> **Exercise requirements**
From the entries that follow, reproduce exactly and only the lines from the line with "Come funziona la ricarica wireless" to the line with "26 Luglio 2026", endpoints included.

> **Material for this task**
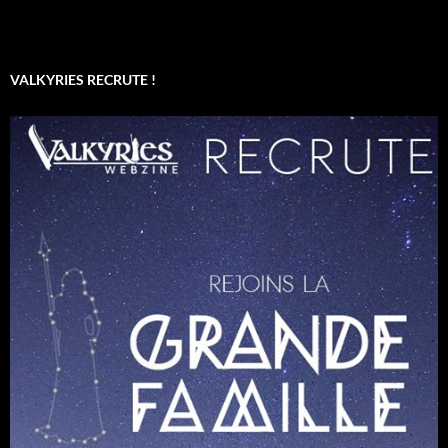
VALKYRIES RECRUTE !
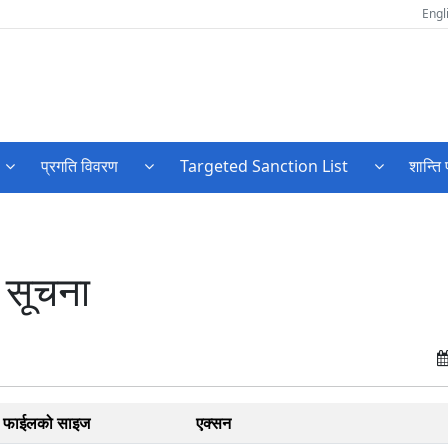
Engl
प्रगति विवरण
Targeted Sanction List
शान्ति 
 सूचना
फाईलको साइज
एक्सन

* * *

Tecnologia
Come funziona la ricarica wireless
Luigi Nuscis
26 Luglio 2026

> **Reply**
Come funziona la ricarica wireless
Luigi Nuscis
26 Luglio 2026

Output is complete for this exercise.